D’après une dernière lettre de Thérèse, ta santé était excellente, tant mieux. Tu t'occupes de ton jardin, tu as de la chance. Ici, où il ne fait pas froid, je ne commencerai qu'en février ou mars si je suis en force.
C'est si nécessaire un jardin qui rapporte pour la dure cherté de la vie que nous traversons à Onzain. Les légumes sont plus chers qu'à Paris. Il faut en faire des exercices d’équilibre pour niveler le budget, c'est aussi difficile qu'à la chambre des députés. Ce n'est donc pas encore en 1920 que je pourrai me permettre d’aller te faire une visite et pourtant je le désire de tout mon cœur. Te revoir ainsi que les tiens, c'est un de mes rêves du moment, un rêve de malade, probablement.
Nous avons reçu il y a quelques temps une lettre de Valentin ; il nage dans son élément. Je crois que la société qui lui donne la direction de cette importante exploitation agricole a bien placée sa confiance. Valentin est un garçon sérieux, tenace et intelligent et si sa robuste santé se maintient, il conduira son affaire avec succès.
Combien je souhaiterai que mon Jean soit dans les mêmes conditions. Le pauvre, après les rhumatismes, il est revenu chez son ancien patron à Blois où il ne gagne pas beaucoup. Nous patientons parce qu'il est près de nous, mais dès qu'il se sentira au courant du commerce qu'il avait un peu oublié, nous l’aiguillerons vers la grande ville, là seulement il y a de l’avenir.
Marie-Louise devient l’âme de la maison. C'est une jeune fille précieuse, le mari qui saura la découvrir est un veinard. Il ne faudra pas, par exemple, qu'il soit trop difficile sur la dot.
Madeleine grâce à la fièvre scarlatine a vu ses vacances de Pâques allongées de 13 jours. Enfin elle rentre le 5 janvier, ce n'est pas trop tôt. Elles sont tout le temps en vacances et après elles sont obligées de parcourir le programme au galop.

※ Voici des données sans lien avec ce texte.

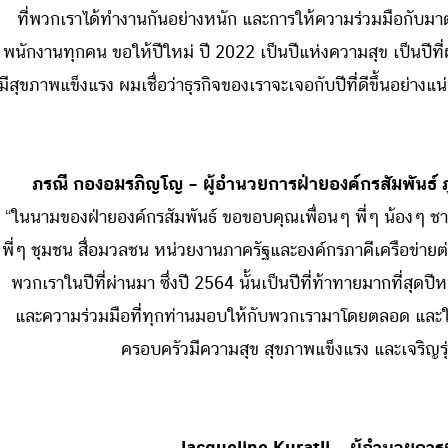
ที่พวกเราได้ทำงานกันอย่างหนัก และการให้ความร่วมมือกับม
พนักงานทุกคน ขอให้ปีใหม่ ปี 2022 เป็นปีแห่งความสุข เป็นปีที่
ีสุขภาพแข็งแรง ผมเชื่อว่าธุรกิจของเราจะเจอกับปีที่ดีขึ้นอย่างแ
ภรณี กองอมรภิญโญ – ผู้อำนวยการฝ่ายองค์กรสัมพันธ์ ภ
“ในนามของฝ่ายองค์กรสัมพันธ์ ขอขอบคุณเพื่อนๆ พี่ๆ น้องๆ ช
พี่ๆ ชุมชน สื่อมวลชน หน่วยงานภาครัฐและองค์กรภาคีเครือข่าย
พวกเราในปีที่ผ่านมา ซึ่งปี 2564 นั้นเป็นปีที่ท้าทายมากที่สุด
และความร่วมมือที่ทุกท่านมอบให้กับพวกเรามาโดยตลอด และในวา
ครอบครัวมีความสุข สุขภาพแข็งแรง และเจริญรุ่งเ
Jacqueline Kuratli –
ผู้อำนวยการ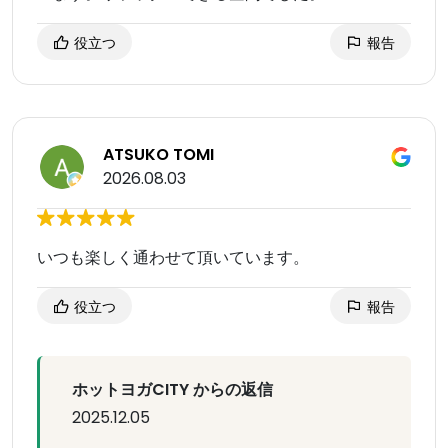
役立つ
報告
ATSUKO TOMI
2026.08.03
いつも楽しく通わせて頂いています。
役立つ
報告
ホットヨガCITY からの返信
2025.12.05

Je voulais faire une autre lettre pour Thérèse et pour Justine, mais je n'ai pas le temps, celle-ci comptera pour toutes les trois et même pour les quatre car je suppose que le bon Prosper sera à Prats quand cette lettre arrivera. Ainsi chère sœur, chère nièce, chère cousine et cher neveu, je vous transmets les meilleurs souhaits de bonne année de toute la maisonnée et de la part de tous. Je vous embrasse de tout mon cœur, votre frère, oncle et cousin bien dévoué.
Grand-mère a été un peu souffrante aujourd’hui. Elle ne vous oublie pas et me charge de ses bons souhaits pour vous tous.